How do I tell what a Linux process is waiting for?
Whatever process it is, you use top
to check the state. Then you could run it through truss or strace. That should detail what is going on. If that is not possible, hook it up to gdb. Tools like iostat might show you in general what is going on (e.g. if disk is bottleneck).
How to find out which process is consuming wait CPU (i.e. I/O blocked)
iotop and latencytop may be helpful. Neither gives exactly "CPU wait time caused by a process" -- I'm not sure it even makes sense, because the CPU can and does go off to service other processes while waiting for IO -- but these two tools give overviews of (respectively) system I/O traffic and scheduling delays.
How to check if a process is waiting due to call to wait() or waitpid()?
Yes, waitqueue current->wait_chldexit
may contain either single element for current process or non elements at all.
No one wakes up given waitqueue, instead waiting is broken by a signal arised from the child thread.
By checking this waitqueue for some thread, you may detect whether that the thread is blocked in wait()
or waitpid()
call.
how to figure out if process is really running or waiting to run on Linux?
The struct task_struct contains a long to represent current state:
volatile long state; /* -1 unrunnable, 0 runnable, >0 stopped */
This simply indicates if a process is 'runnable'.
To see the currently executing process you should look at the runqueue.
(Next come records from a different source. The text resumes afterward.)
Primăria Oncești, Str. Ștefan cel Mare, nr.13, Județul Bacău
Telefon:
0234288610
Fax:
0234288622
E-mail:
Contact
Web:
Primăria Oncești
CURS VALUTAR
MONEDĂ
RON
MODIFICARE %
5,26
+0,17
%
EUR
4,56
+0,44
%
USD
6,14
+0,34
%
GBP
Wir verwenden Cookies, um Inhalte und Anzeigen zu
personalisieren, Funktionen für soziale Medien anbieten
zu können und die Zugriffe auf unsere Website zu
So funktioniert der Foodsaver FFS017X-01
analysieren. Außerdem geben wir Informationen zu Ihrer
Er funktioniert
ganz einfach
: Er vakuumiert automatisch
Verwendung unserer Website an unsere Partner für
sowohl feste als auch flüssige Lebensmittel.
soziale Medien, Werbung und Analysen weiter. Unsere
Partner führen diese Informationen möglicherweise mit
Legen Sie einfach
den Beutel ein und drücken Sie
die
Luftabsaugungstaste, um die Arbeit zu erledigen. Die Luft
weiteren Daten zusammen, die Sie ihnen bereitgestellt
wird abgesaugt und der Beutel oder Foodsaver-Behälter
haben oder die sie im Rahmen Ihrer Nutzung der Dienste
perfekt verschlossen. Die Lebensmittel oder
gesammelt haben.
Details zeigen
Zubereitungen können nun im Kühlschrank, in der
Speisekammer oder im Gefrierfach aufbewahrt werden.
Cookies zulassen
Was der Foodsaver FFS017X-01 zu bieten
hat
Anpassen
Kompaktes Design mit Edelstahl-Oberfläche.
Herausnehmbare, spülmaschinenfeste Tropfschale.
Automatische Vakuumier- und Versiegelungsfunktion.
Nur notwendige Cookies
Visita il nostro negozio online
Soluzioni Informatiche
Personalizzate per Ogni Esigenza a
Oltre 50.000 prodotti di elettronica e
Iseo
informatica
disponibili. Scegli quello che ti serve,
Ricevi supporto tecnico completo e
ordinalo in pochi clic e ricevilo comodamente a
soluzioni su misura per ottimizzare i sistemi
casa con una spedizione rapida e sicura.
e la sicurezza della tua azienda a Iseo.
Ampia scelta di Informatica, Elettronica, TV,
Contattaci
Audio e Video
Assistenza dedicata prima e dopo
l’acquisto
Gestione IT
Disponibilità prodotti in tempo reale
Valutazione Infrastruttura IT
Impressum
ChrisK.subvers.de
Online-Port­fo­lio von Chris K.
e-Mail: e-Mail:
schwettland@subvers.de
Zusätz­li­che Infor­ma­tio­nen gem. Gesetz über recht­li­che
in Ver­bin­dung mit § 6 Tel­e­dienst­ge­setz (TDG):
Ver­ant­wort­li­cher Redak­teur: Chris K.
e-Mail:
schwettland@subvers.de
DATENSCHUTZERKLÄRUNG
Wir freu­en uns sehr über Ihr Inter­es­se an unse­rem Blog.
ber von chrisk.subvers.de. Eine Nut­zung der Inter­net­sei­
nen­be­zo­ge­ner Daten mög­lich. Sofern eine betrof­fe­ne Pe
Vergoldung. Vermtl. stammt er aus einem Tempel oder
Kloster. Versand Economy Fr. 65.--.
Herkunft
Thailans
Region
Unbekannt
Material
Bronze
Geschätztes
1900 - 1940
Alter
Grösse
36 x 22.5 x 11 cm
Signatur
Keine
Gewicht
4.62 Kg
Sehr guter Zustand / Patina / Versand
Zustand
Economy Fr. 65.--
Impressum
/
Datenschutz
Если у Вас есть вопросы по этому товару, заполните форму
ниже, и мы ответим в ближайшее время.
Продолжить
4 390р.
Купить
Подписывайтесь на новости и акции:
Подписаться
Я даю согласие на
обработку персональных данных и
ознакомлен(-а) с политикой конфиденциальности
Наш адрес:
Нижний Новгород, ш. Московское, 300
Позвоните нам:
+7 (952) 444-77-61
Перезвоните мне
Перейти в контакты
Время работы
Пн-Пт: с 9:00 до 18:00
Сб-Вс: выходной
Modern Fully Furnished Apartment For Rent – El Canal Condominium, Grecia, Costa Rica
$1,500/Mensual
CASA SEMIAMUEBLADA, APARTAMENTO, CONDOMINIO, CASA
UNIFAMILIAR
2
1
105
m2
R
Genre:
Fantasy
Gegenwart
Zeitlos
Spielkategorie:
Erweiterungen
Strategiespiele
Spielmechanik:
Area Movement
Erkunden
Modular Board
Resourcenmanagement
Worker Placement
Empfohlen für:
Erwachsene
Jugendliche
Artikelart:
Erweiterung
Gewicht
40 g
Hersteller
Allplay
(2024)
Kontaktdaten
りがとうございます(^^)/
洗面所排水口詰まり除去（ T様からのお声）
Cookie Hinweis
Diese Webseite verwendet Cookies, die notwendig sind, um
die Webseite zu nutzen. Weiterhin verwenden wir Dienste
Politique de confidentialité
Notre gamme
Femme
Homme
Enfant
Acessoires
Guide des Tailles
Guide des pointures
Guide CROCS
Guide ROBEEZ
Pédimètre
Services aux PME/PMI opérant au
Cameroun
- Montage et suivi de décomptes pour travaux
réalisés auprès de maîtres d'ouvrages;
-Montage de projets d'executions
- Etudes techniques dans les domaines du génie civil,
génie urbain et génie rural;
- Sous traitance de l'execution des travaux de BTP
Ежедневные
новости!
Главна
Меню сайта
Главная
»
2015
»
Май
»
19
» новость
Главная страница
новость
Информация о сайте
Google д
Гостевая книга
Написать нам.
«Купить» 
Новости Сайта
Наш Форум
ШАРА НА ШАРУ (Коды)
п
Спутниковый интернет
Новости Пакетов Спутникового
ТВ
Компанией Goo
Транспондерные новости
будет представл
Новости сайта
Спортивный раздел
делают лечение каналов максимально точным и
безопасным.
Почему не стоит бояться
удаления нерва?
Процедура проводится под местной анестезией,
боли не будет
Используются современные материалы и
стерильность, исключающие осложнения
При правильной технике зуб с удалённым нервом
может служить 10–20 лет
Specifically a struct rq (as defined in kernel/sched/sched.h) contains:
struct task_struct *curr, *idle, *stop;
The pointer *curr is the currently running process on this runqueue (there exists a runqueue per CPU).
You should consult files under kernel/sched/ to see how the Kernel determines which processes should be scheduled according to the different scheduling algorithms if you are interested in exactly how it arrives at the running state.